**AIM OF THE TASK**
Beginning with the line containing "Locate an element on the screen. The", transcribe every line exactly down to the last one in the records below, and drop the pictures.

**INFORMATION GIVEN**
- Opening Delimiter -
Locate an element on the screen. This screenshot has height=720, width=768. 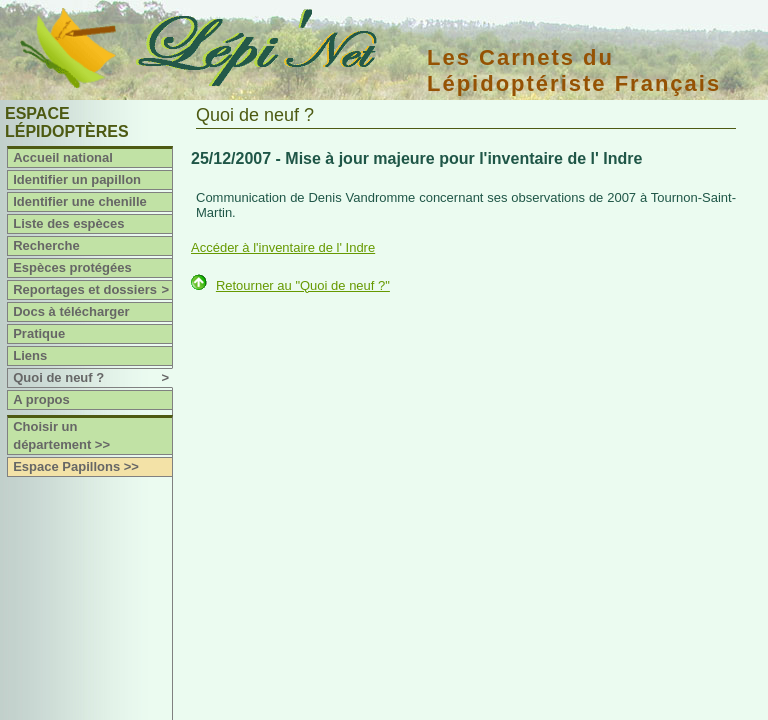
Espèces protégées is located at coordinates (72, 267).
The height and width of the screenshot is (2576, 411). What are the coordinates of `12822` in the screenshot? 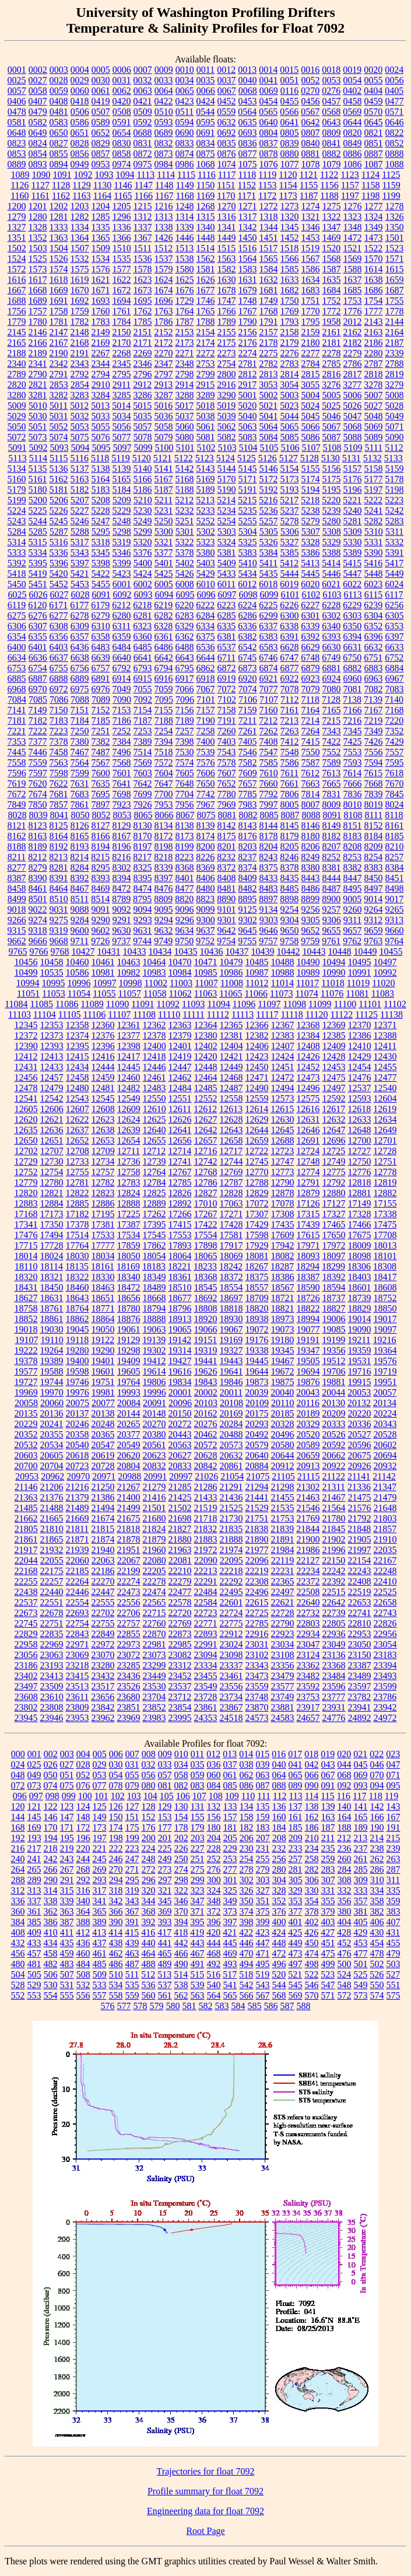 It's located at (77, 1193).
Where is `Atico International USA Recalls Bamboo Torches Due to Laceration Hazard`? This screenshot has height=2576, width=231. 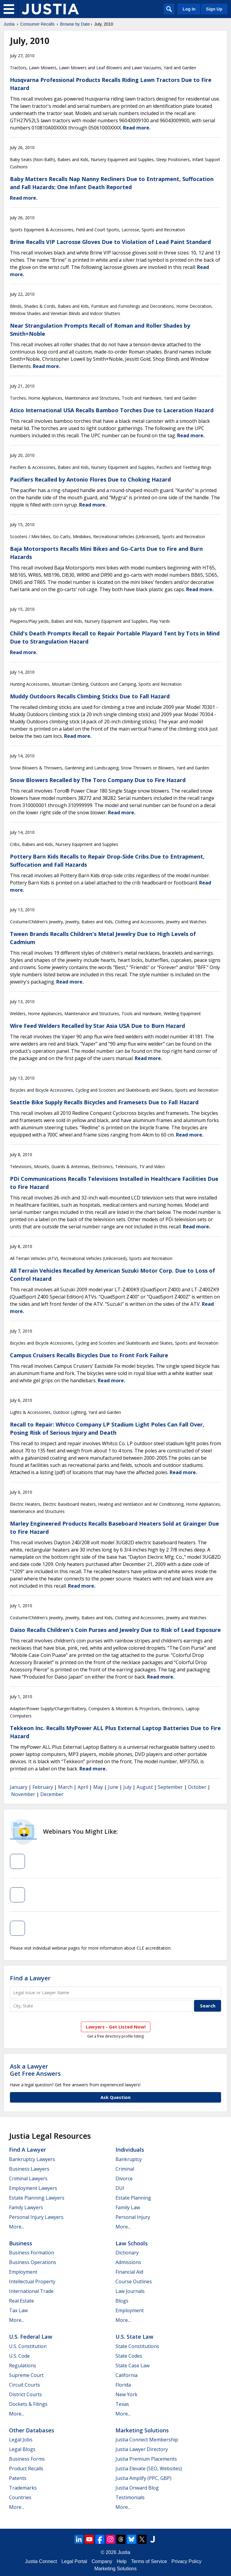 Atico International USA Recalls Bamboo Torches Due to Laceration Hazard is located at coordinates (112, 410).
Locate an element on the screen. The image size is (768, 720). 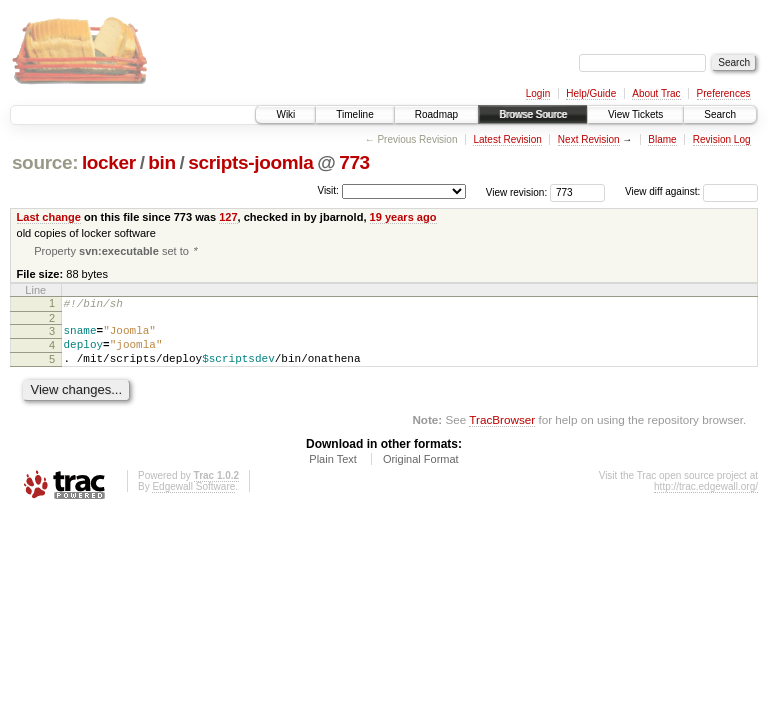
scripts-joomla is located at coordinates (250, 162).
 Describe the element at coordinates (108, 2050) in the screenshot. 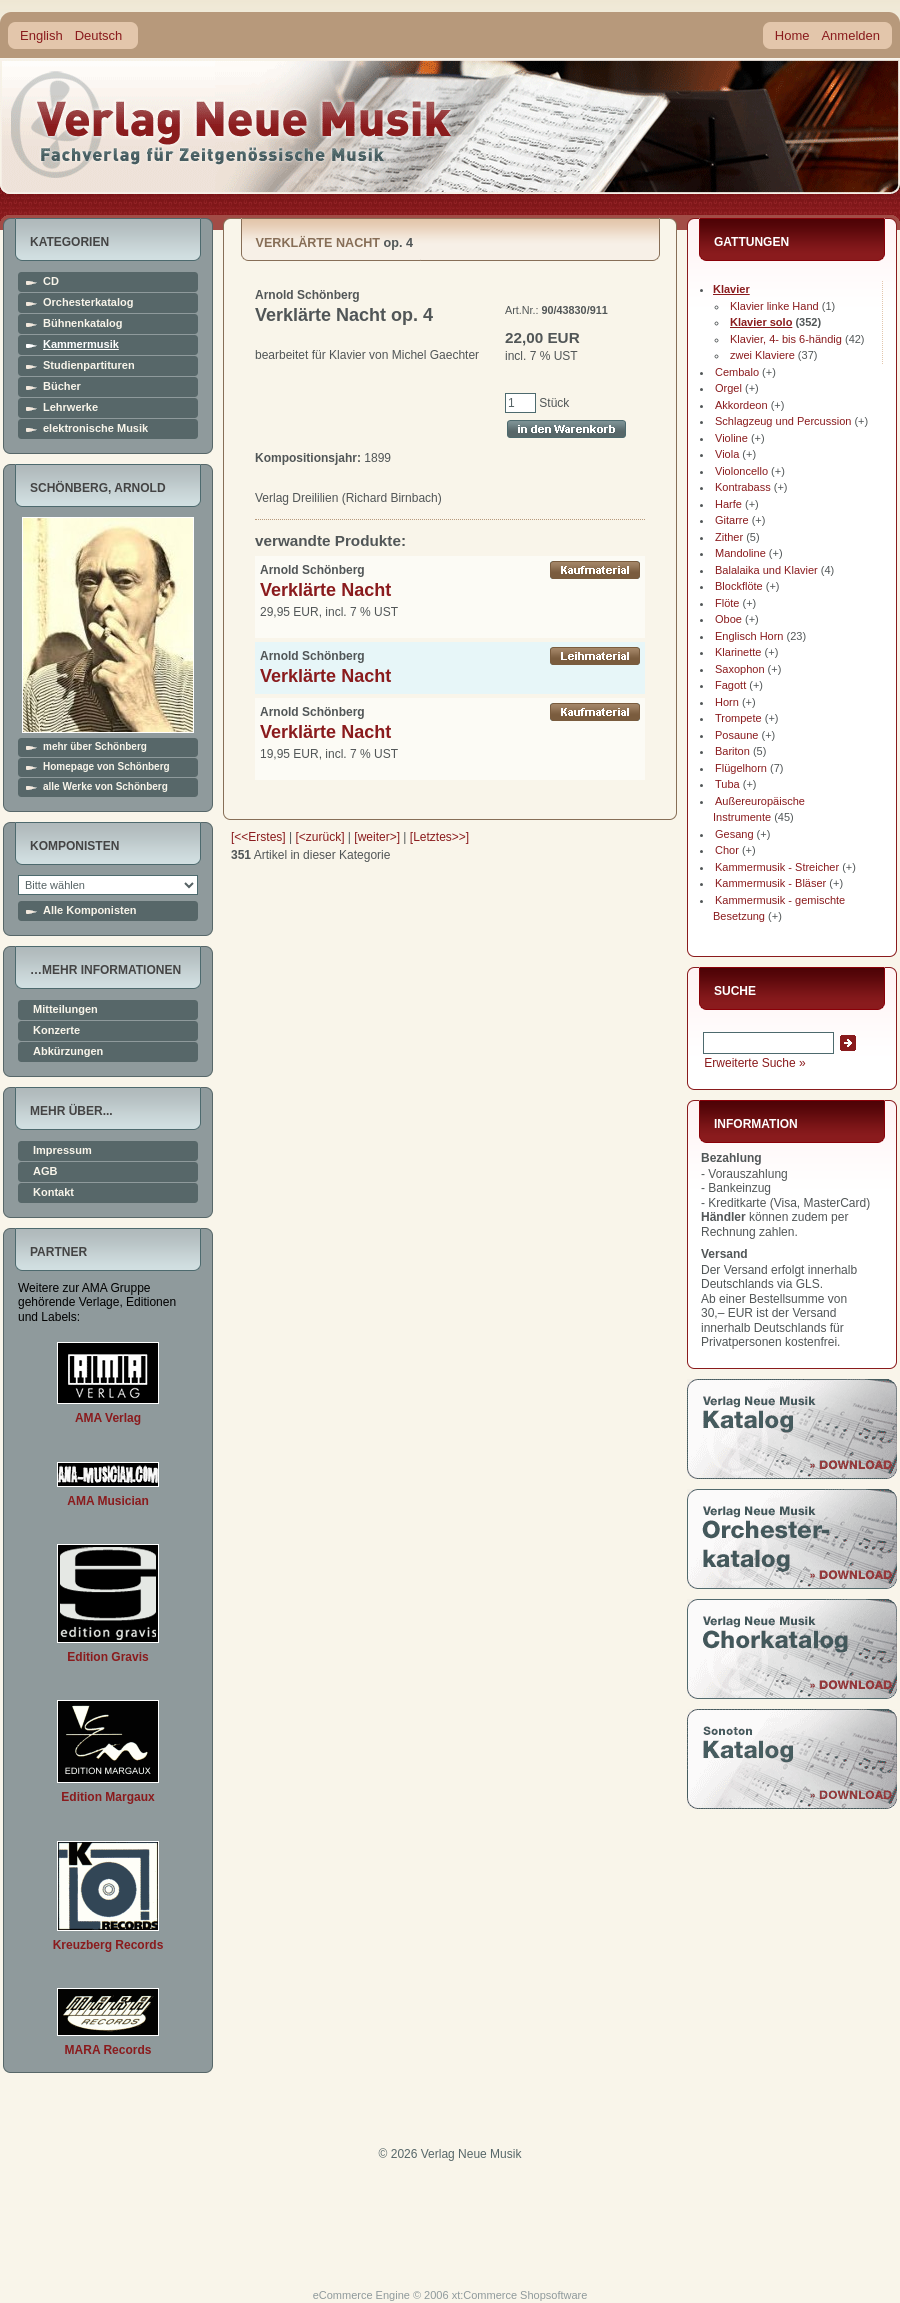

I see `MARA Records` at that location.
- Closing Delimiter -
**EXERCISE RESULT**
Locate an element on the screen. The image size is (768, 720). 
scripts-joomla is located at coordinates (250, 162).
 Describe the element at coordinates (108, 2050) in the screenshot. 

I see `MARA Records` at that location.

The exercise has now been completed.